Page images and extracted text
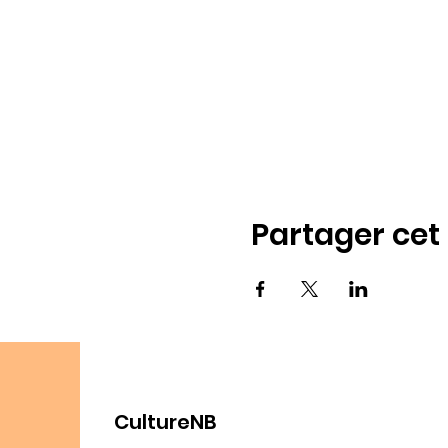
Partager ce
CultureNB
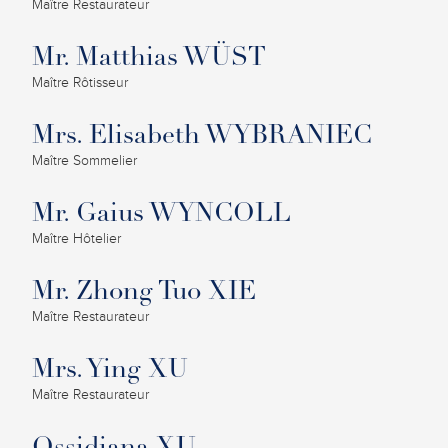
Maître Restaurateur
Mr. Matthias WÜST
Maître Rôtisseur
Mrs. Elisabeth WYBRANIEC
Maître Sommelier
Mr. Gaius WYNCOLL
Maître Hôtelier
Mr. Zhong Tuo XIE
Maître Restaurateur
Mrs. Ying XU
Maître Restaurateur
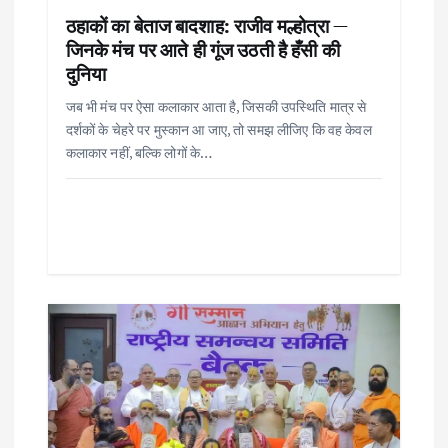
n
ठहाकों का बेताज बादशाह: राजीव मल्होत्रा —
जिनके मंच पर आते ही गूंज उठती है हँसी की
दुनिया
जब भी मंच पर ऐसा कलाकार आता है, जिसकी उपस्थिति मात्र से
दर्शकों के चेहरे पर मुस्कान आ जाए, तो समझ लीजिए कि वह केवल
कलाकार नहीं, बल्कि लोगों के…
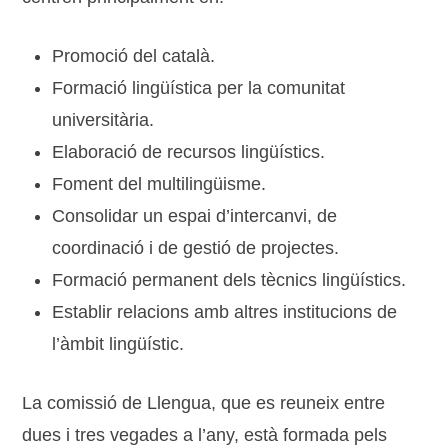
Promoció del català.
Formació lingüística per la comunitat
universitària.
Elaboració de recursos lingüístics.
Foment del multilingüisme.
Consolidar un espai d’intercanvi, de
coordinació i de gestió de projectes.
Formació permanent dels tècnics lingüístics.
Establir relacions amb altres institucions de
l’àmbit lingüístic.
La comissió de Llengua, que es reuneix entre
dues i tres vegades a l’any, està formada pels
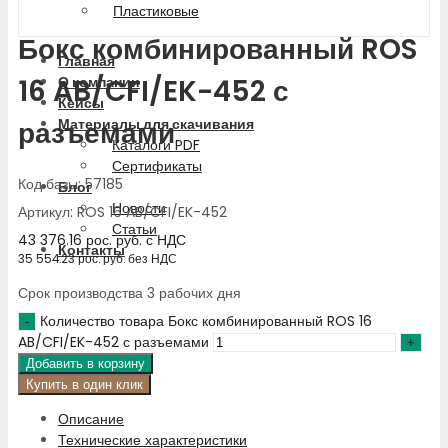
Пластиковые
Бокс комбинированный ROS
Главная
16 AB/CFI/EK-452 с
О компании
Кейсы
разъемами
Материалы для скачивания
Каталоги PDF
Сертификаты
Код базы: 57185
Блог
Новости
Артикул: ROS 16 AB/CFI/EK-452
Статьи
43 376.16
рос. руб.
с НДС
Контакты
35 554.23
рос. руб.
без НДС
Срок производства 3 рабочих дня
Количество товара Бокс комбинированный ROS 16
AB/CFI/EK-452 с разъемами
Добавить в корзину
Купить в один клик
Описание
Технические характеристики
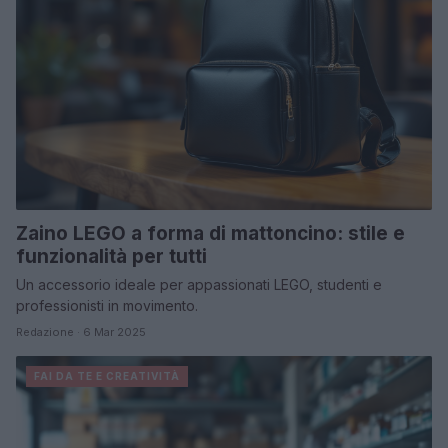
Zaino LEGO a forma di mattoncino: stile e
funzionalità per tutti
Un accessorio ideale per appassionati LEGO, studenti e
professionisti in movimento.
Redazione · 6 Mar 2025
FAI DA TE E CREATIVITÀ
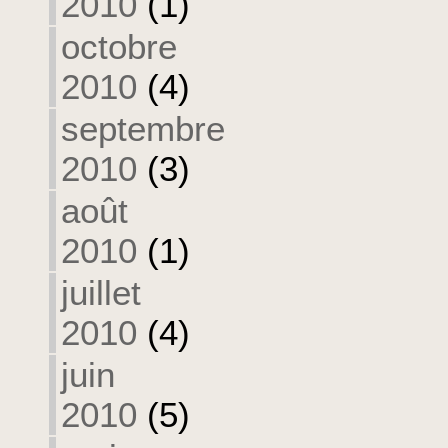
2010
(1)
octobre
2010
(4)
septembre
2010
(3)
août
2010
(1)
juillet
2010
(4)
juin
2010
(5)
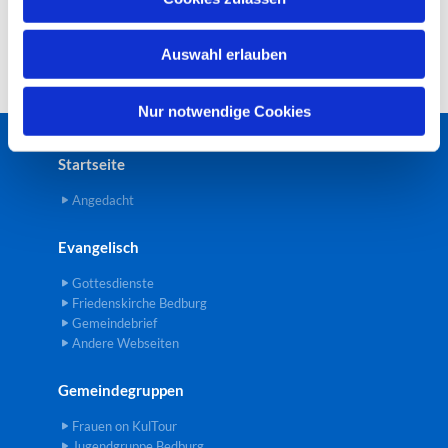
s
w
Auswahl erlauben
a
h
l
Nur notwendige Cookies
Startseite
Angedacht
Evangelisch
Gottesdienste
Friedenskirche Bedburg
Gemeindebrief
Andere Webseiten
Gemeindegruppen
Frauen on KulTour
Jugendgruppe Bedburg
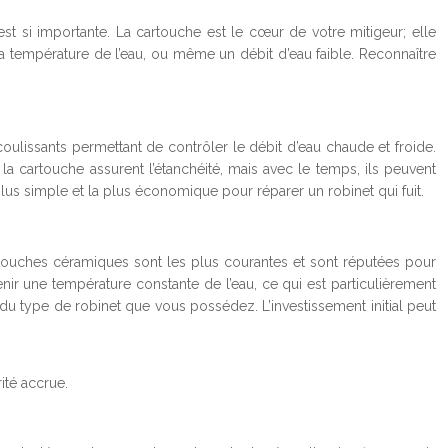
t si importante. La cartouche est le cœur de votre mitigeur; elle
 la température de l’eau, ou même un débit d’eau faible. Reconnaître
ulissants permettant de contrôler le débit d’eau chaude et froide.
la cartouche assurent l’étanchéité, mais avec le temps, ils peuvent
lus simple et la plus économique pour réparer un robinet qui fuit.
rtouches céramiques sont les plus courantes et sont réputées pour
enir une température constante de l’eau, ce qui est particulièrement
du type de robinet que vous possédez. L’investissement initial peut
ité accrue.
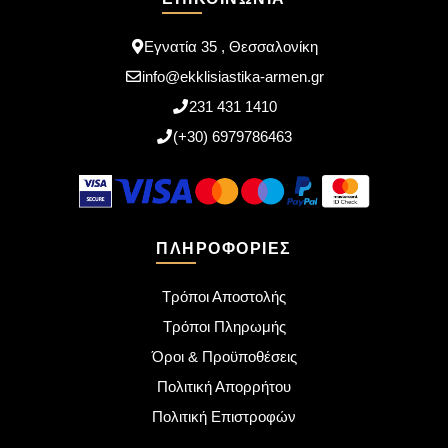
Εγνατία 35 , Θεσσαλονίκη
info@ekklisiastika-armen.gr
231 431 1410
(+30) 6979786463
ΠΛΗΡΟΦΟΡΊΕΣ
Τρόποι Αποστολής
Τρόποι Πληρωμής
Όροι & Προϋποθέσεις
Πολιτική Απορρήτου
Πολιτική Επιστροφών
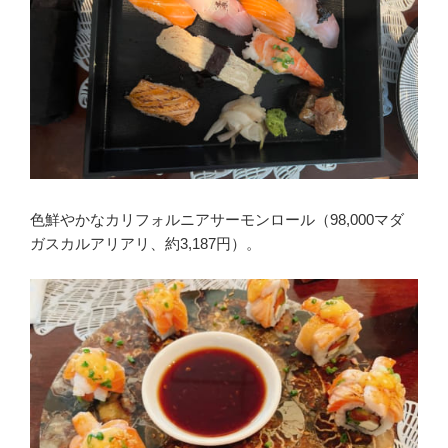
色鮮やかなカリフォルニアサーモンロール（98,000マダ
ガスカルアリアリ、約3,187円）。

## YOUR TASK
All of the data above should be transcribed verbatim, with pictures omitted.

## WRITTEN REPLY
Partager ce
CultureNB
Maître Restaurateur
Mr. Matthias WÜST
Maître Rôtisseur
Mrs. Elisabeth WYBRANIEC
Maître Sommelier
Mr. Gaius WYNCOLL
Maître Hôtelier
Mr. Zhong Tuo XIE
Maître Restaurateur
Mrs. Ying XU
Maître Restaurateur
n
ठहाकों का बेताज बादशाह: राजीव मल्होत्रा —
जिनके मंच पर आते ही गूंज उठती है हँसी की
दुनिया
जब भी मंच पर ऐसा कलाकार आता है, जिसकी उपस्थिति मात्र से
दर्शकों के चेहरे पर मुस्कान आ जाए, तो समझ लीजिए कि वह केवल
कलाकार नहीं, बल्कि लोगों के…
Promoció del català.
Formació lingüística per la comunitat
universitària.
Elaboració de recursos lingüístics.
Foment del multilingüisme.
Consolidar un espai d’intercanvi, de
coordinació i de gestió de projectes.
Formació permanent dels tècnics lingüístics.
Establir relacions amb altres institucions de
l’àmbit lingüístic.
La comissió de Llengua, que es reuneix entre
dues i tres vegades a l’any, està formada pels
Пластиковые
Бокс комбинированный ROS
Главная
16 AB/CFI/EK-452 с
О компании
Кейсы
разъемами
Материалы для скачивания
Каталоги PDF
Сертификаты
Код базы: 57185
Блог
Новости
Артикул: ROS 16 AB/CFI/EK-452
Статьи
43 376.16
рос. руб.
с НДС
Контакты
35 554.23
рос. руб.
без НДС
Срок производства 3 рабочих дня
Количество товара Бокс комбинированный ROS 16
AB/CFI/EK-452 с разъемами
Добавить в корзину
Купить в один клик
Описание
Технические характеристики
Zaino LEGO a forma di mattoncino: stile e
funzionalità per tutti
Un accessorio ideale per appassionati LEGO, studenti e
professionisti in movimento.
Redazione · 6 Mar 2025
FAI DA TE E CREATIVITÀ
2010
(1)
octobre
2010
(4)
septembre
2010
(3)
août
2010
(1)
juillet
2010
(4)
juin
2010
(5)
s
w
Auswahl erlauben
a
h
l
Nur notwendige Cookies
Startseite
Angedacht
Evangelisch
Gottesdienste
Friedenskirche Bedburg
Gemeindebrief
Andere Webseiten
Gemeindegruppen
Frauen on KulTour
Jugendgruppe Bedburg
t si importante. La cartouche est le cœur de votre mitigeur; elle
 la température de l’eau, ou même un débit d’eau faible. Reconnaître
ulissants permettant de contrôler le débit d’eau chaude et froide.
la cartouche assurent l’étanchéité, mais avec le temps, ils peuvent
lus simple et la plus économique pour réparer un robinet qui fuit.
rtouches céramiques sont les plus courantes et sont réputées pour
enir une température constante de l’eau, ce qui est particulièrement
du type de robinet que vous possédez. L’investissement initial peut
ité accrue.
Εγνατία 35 , Θεσσαλονίκη
info@ekklisiastika-armen.gr
231 431 1410
(+30) 6979786463
ΠΛΗΡΟΦΟΡΊΕΣ
Τρόποι Αποστολής
Τρόποι Πληρωμής
Όροι & Προϋποθέσεις
Πολιτική Απορρήτου
Πολιτική Επιστροφών
色鮮やかなカリフォルニアサーモンロール（98,000マダ
ガスカルアリアリ、約3,187円）。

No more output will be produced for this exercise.